### [WORK TO COMPLETE]
Answer with nothing except the number of lines in the listing that include the word "Single".

### [DATA FOR THE TASK]

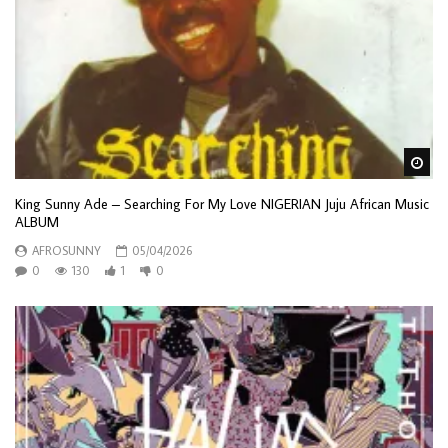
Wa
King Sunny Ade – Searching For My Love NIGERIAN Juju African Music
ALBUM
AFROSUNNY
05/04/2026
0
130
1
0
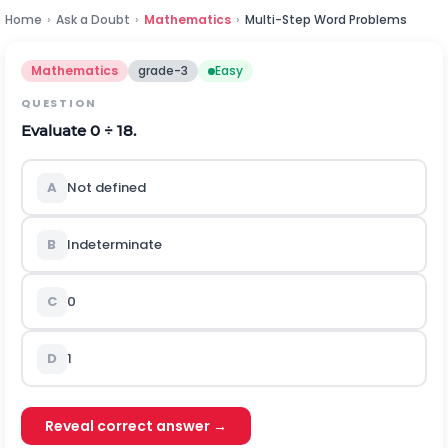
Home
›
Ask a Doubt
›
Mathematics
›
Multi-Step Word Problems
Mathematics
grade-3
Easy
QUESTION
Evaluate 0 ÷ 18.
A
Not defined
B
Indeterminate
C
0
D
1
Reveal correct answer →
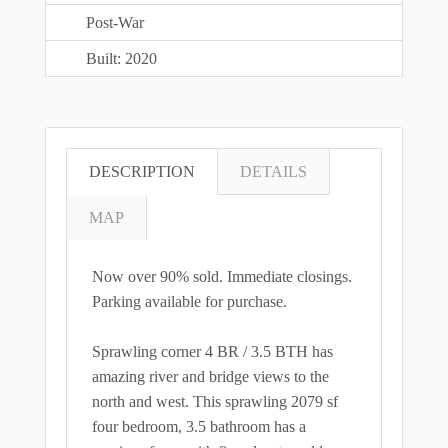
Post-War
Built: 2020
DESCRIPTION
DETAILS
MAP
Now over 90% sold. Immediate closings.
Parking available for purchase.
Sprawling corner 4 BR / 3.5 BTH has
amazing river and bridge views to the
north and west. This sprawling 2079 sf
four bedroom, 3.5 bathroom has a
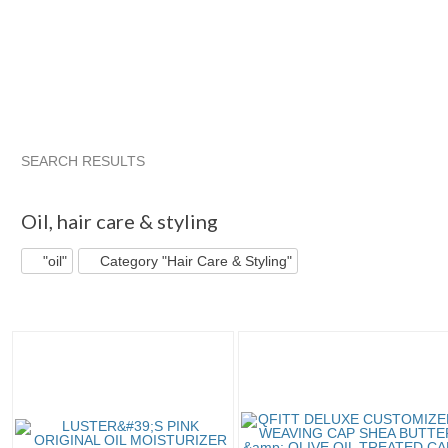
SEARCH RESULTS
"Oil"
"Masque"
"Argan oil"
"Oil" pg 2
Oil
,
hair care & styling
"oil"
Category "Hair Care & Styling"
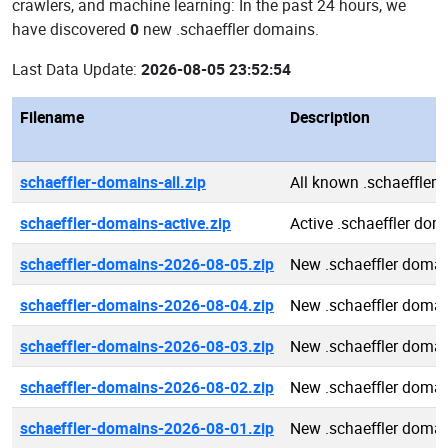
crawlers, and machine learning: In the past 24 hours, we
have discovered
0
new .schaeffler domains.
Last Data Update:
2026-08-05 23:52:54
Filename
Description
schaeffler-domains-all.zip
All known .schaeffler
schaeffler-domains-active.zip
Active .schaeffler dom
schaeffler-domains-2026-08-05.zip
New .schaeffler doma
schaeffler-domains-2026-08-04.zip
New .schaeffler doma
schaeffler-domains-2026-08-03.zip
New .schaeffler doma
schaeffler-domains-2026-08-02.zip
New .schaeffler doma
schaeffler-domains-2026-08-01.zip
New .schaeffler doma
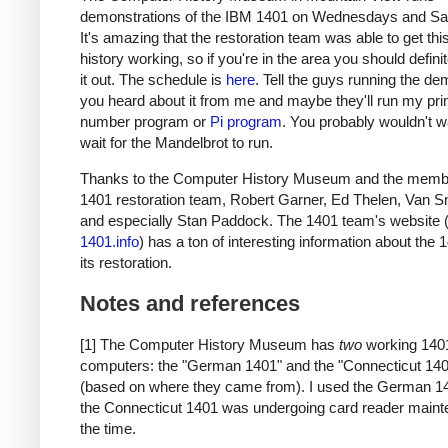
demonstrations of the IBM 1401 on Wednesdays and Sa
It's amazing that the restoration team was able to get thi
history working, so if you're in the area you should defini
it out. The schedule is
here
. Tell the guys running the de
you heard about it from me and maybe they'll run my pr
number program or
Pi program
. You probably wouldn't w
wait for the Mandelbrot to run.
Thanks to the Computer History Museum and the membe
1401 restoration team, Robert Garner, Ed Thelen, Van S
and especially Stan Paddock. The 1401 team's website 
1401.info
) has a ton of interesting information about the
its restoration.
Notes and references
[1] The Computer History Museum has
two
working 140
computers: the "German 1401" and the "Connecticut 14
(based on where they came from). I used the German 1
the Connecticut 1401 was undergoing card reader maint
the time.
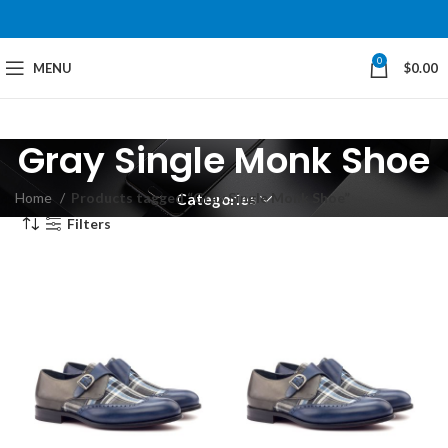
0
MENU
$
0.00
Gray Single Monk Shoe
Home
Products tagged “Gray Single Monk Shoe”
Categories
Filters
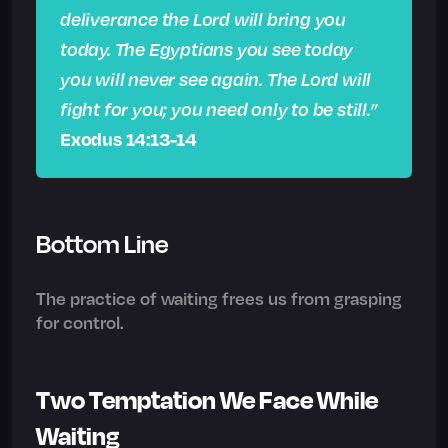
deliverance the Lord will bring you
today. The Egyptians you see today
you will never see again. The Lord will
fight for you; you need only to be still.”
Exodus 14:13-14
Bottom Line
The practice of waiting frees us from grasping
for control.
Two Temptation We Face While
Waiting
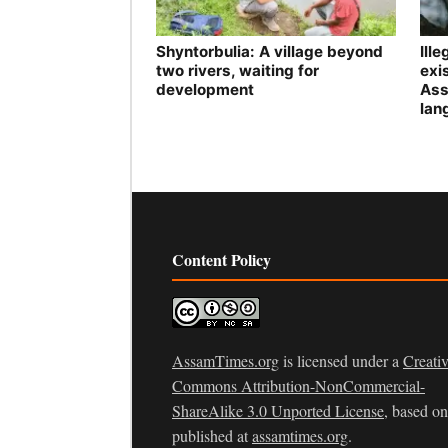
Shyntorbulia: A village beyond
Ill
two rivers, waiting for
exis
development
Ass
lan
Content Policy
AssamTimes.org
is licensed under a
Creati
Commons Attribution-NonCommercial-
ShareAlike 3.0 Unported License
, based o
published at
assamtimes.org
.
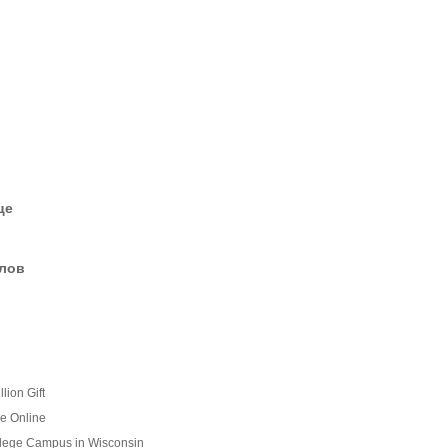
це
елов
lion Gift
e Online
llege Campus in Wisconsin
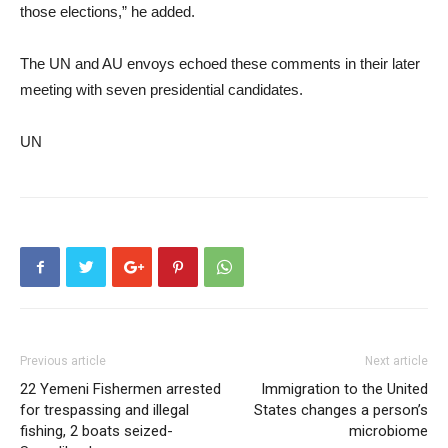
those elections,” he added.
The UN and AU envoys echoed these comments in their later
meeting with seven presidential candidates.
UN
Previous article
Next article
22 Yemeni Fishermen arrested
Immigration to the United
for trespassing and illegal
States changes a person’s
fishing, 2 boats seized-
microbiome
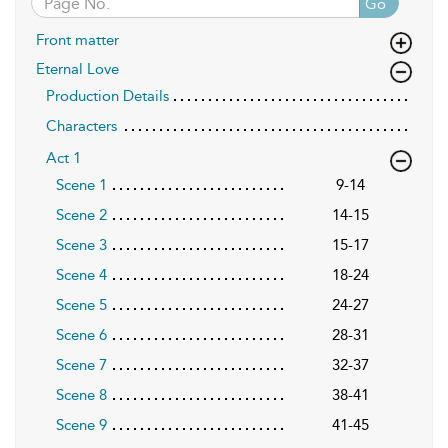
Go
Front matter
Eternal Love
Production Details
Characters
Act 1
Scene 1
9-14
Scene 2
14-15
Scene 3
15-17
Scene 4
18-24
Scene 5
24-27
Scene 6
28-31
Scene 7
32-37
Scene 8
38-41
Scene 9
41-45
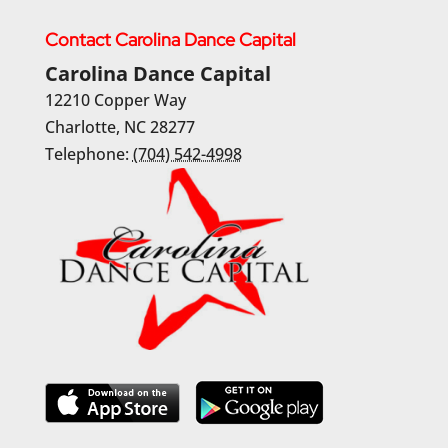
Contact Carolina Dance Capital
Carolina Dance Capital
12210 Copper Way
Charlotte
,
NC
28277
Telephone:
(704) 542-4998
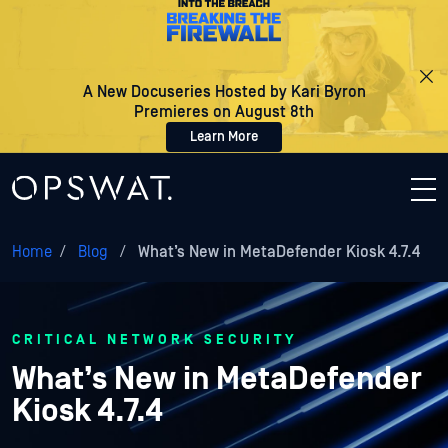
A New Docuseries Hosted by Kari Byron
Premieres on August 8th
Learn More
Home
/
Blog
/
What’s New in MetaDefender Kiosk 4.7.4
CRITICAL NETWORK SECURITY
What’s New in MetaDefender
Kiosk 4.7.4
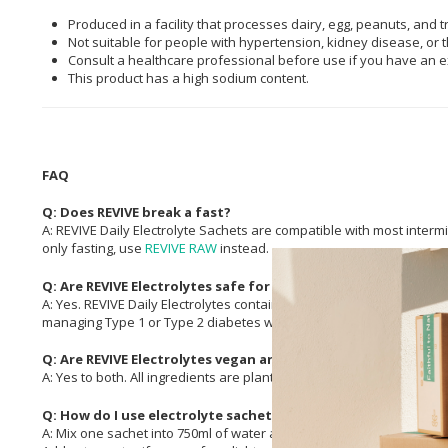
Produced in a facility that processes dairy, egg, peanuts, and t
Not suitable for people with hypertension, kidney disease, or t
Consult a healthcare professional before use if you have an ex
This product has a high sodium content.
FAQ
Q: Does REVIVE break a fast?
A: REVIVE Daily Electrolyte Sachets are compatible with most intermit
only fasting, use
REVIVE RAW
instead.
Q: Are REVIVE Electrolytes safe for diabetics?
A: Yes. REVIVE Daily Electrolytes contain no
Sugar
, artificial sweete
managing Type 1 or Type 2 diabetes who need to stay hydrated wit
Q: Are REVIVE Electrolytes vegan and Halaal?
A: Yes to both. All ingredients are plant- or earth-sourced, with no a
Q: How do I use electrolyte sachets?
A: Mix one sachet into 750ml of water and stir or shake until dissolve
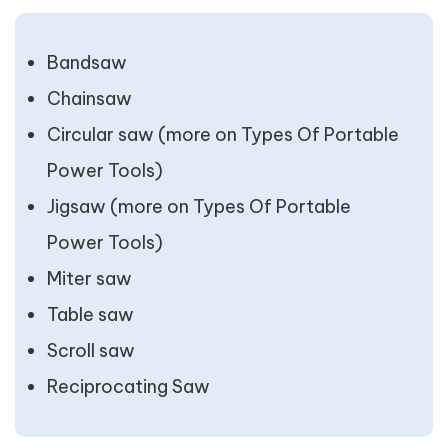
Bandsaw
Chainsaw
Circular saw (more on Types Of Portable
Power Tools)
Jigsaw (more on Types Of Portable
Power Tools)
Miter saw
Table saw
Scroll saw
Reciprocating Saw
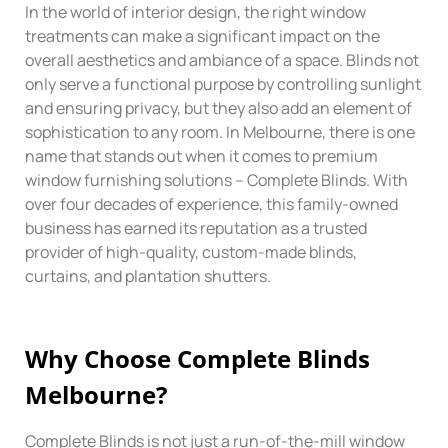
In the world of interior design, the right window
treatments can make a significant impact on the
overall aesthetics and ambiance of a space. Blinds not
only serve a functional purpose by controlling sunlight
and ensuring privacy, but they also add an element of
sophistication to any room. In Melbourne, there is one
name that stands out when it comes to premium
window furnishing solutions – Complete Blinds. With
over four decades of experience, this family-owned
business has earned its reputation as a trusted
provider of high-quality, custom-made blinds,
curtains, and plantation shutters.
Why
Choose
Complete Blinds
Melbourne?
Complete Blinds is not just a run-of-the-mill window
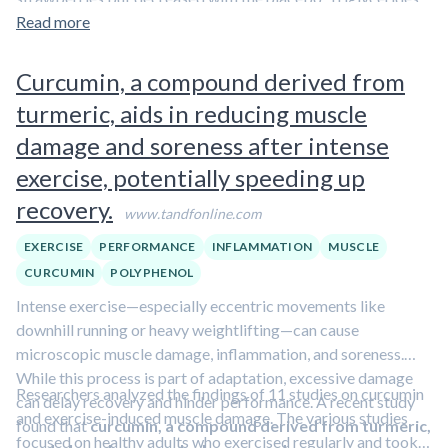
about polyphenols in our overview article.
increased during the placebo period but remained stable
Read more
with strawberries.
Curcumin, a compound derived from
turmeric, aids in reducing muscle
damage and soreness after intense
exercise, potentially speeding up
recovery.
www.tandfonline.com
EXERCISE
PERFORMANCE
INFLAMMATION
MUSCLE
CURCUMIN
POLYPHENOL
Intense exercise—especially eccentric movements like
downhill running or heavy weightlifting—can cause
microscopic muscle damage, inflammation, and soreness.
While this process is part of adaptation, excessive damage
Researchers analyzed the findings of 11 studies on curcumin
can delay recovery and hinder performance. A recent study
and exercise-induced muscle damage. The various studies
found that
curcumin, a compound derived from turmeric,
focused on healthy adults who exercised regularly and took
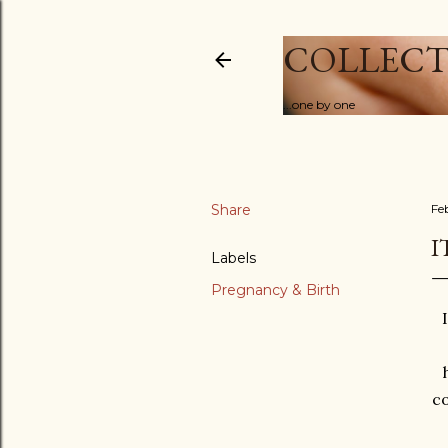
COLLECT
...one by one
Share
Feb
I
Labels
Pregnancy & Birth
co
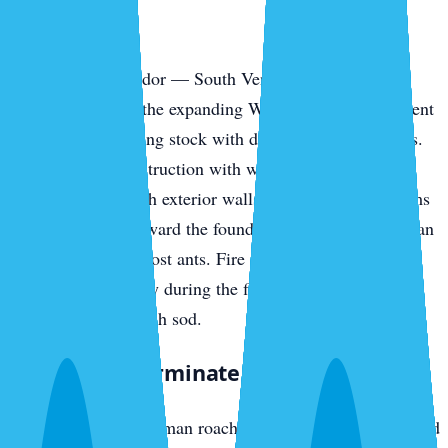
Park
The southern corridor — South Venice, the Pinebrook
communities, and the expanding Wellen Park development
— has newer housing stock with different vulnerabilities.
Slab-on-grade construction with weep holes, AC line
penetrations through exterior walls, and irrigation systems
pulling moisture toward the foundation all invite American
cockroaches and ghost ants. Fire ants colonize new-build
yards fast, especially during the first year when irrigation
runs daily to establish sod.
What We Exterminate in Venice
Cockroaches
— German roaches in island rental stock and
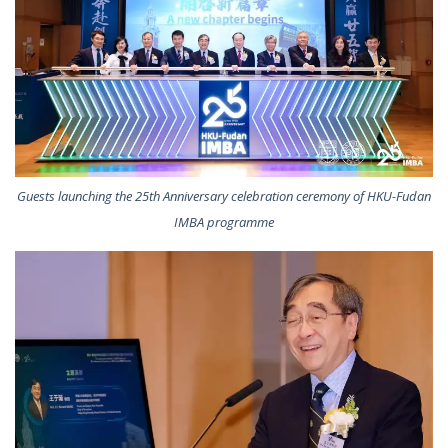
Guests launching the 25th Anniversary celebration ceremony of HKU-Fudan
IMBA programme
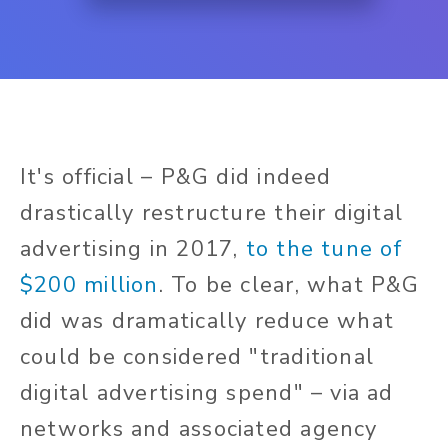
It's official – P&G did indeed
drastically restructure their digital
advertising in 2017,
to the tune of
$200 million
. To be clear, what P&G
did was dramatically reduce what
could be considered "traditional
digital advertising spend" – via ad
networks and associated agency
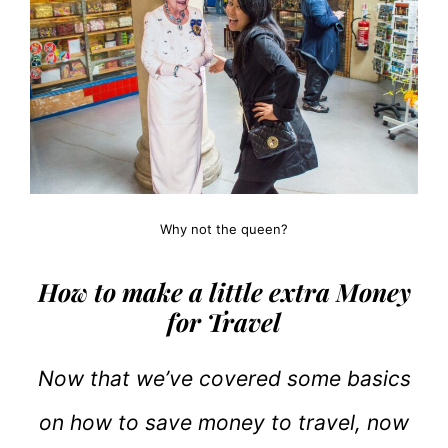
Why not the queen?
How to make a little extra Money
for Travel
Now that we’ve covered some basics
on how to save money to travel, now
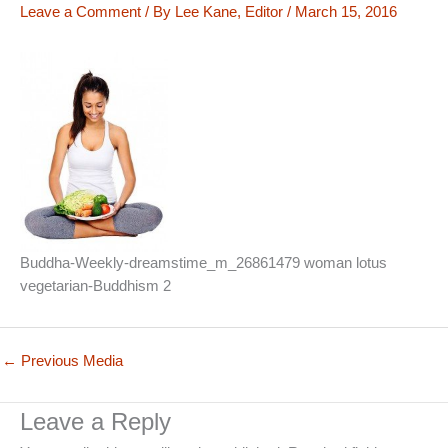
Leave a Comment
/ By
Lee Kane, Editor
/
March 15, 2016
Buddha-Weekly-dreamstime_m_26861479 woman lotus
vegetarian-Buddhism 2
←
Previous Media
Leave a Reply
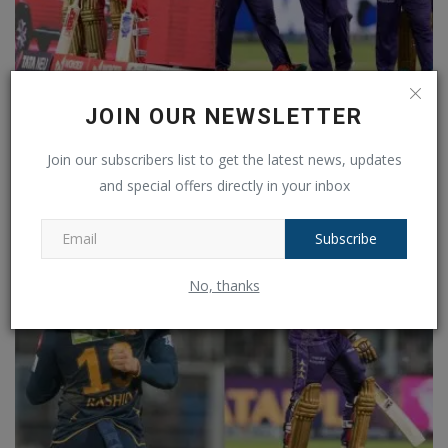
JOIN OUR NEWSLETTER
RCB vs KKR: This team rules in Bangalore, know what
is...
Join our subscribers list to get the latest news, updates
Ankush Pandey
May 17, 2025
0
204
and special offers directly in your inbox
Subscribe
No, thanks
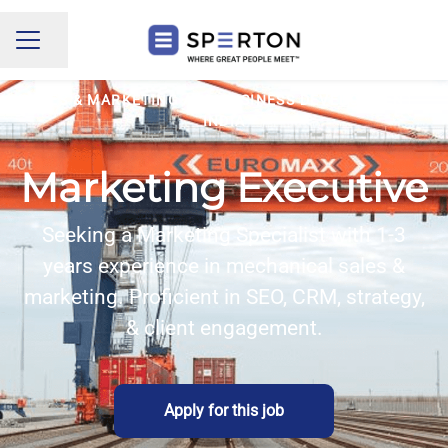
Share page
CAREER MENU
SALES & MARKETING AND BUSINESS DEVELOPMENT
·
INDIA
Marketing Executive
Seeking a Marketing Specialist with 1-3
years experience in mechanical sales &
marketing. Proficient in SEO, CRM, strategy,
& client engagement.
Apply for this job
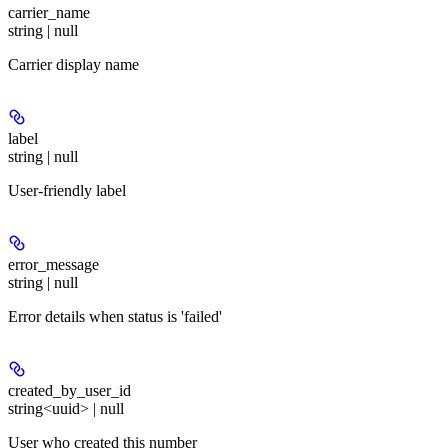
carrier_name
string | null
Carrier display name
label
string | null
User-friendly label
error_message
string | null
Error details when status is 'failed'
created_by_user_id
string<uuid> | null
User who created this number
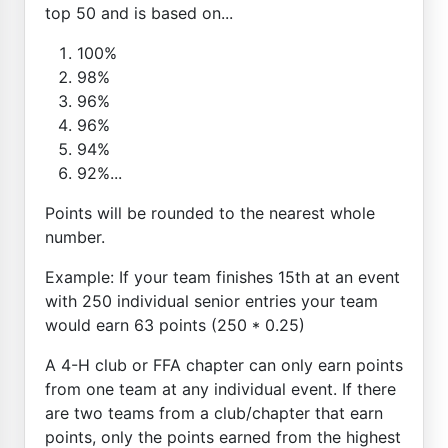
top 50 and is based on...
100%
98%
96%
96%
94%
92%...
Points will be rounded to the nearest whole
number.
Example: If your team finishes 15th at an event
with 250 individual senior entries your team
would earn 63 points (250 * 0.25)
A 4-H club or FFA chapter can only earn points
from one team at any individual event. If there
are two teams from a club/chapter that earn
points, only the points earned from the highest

### [TASK OUTPUT]
2